▶ [INSTRUCTIONS TO FOLLOW]:
Transcribe only the lines of the listing below from the one holding "جنس استیل ضدحساسیت" through the one holding "当然具体情况具体分析，很多事情都不是绝", inclusive, without any change.

Content starts

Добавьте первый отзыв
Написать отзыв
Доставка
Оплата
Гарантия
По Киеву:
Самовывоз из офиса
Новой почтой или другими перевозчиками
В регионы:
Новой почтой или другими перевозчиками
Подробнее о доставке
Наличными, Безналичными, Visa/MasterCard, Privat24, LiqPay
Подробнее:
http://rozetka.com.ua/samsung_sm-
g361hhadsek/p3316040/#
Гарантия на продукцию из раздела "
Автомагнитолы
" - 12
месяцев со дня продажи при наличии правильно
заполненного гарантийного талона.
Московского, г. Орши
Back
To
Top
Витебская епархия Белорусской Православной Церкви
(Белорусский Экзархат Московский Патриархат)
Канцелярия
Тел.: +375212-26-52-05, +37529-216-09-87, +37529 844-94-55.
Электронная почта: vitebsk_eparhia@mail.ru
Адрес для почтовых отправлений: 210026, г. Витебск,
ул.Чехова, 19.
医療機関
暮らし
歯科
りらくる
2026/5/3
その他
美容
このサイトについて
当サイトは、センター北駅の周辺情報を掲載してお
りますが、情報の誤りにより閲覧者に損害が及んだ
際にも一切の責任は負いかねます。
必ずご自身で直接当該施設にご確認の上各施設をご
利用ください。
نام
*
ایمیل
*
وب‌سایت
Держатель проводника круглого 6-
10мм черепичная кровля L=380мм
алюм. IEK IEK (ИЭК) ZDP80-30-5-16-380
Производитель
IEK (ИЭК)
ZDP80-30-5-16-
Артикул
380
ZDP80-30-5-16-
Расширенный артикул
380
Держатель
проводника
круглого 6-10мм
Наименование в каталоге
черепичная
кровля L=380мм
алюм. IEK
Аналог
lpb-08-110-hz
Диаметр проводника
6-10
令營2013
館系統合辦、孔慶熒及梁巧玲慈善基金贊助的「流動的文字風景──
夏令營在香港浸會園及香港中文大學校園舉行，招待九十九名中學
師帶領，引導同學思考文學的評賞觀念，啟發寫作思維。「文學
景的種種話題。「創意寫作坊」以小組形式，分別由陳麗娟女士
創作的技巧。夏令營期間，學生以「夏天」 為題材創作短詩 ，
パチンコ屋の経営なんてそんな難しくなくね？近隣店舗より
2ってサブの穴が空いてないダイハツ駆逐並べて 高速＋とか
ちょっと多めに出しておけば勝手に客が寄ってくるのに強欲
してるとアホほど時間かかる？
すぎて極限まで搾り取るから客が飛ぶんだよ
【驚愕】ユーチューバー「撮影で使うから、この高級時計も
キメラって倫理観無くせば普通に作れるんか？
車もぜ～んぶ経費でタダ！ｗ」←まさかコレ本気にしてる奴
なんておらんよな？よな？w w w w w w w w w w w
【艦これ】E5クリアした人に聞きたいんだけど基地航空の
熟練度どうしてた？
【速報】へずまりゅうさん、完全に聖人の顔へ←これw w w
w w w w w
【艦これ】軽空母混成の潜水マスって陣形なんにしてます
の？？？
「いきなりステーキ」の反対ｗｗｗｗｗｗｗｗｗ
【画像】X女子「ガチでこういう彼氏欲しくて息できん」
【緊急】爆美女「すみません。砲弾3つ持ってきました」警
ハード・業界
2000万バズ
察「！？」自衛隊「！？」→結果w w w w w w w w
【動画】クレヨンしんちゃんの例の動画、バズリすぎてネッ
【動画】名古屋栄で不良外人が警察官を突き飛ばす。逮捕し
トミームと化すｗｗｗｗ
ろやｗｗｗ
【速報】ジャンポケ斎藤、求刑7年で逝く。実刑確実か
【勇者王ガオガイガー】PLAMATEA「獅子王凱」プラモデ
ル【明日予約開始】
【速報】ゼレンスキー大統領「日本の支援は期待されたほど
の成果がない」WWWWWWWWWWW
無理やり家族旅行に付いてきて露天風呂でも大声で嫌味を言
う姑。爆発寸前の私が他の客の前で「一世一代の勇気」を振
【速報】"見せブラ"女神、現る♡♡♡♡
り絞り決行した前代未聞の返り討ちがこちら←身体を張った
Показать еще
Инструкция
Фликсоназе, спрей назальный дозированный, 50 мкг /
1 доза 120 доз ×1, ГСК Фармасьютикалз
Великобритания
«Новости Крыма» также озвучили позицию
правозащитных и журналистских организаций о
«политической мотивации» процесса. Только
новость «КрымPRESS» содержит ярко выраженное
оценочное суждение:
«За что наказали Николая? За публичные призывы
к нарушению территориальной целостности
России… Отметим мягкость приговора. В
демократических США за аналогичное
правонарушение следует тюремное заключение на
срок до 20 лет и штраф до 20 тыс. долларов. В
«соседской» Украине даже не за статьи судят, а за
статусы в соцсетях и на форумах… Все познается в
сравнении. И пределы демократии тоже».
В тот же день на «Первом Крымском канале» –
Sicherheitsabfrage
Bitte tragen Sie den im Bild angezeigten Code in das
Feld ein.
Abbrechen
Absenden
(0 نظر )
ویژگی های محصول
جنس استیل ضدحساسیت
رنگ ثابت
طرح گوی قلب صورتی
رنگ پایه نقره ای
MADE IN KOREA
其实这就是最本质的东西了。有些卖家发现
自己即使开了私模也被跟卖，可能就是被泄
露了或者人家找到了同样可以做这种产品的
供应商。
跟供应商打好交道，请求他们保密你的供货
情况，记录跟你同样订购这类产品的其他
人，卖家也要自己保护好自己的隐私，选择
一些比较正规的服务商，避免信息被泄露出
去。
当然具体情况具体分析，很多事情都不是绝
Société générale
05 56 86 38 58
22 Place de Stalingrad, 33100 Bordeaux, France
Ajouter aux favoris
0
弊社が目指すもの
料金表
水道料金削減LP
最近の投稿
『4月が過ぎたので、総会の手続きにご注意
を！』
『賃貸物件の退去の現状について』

Content ends

▶ [TASK SOLUTION]:
جنس استیل ضدحساسیت
رنگ ثابت
طرح گوی قلب صورتی
رنگ پایه نقره ای
MADE IN KOREA
其实这就是最本质的东西了。有些卖家发现
自己即使开了私模也被跟卖，可能就是被泄
露了或者人家找到了同样可以做这种产品的
供应商。
跟供应商打好交道，请求他们保密你的供货
情况，记录跟你同样订购这类产品的其他
人，卖家也要自己保护好自己的隐私，选择
一些比较正规的服务商，避免信息被泄露出
去。
当然具体情况具体分析，很多事情都不是绝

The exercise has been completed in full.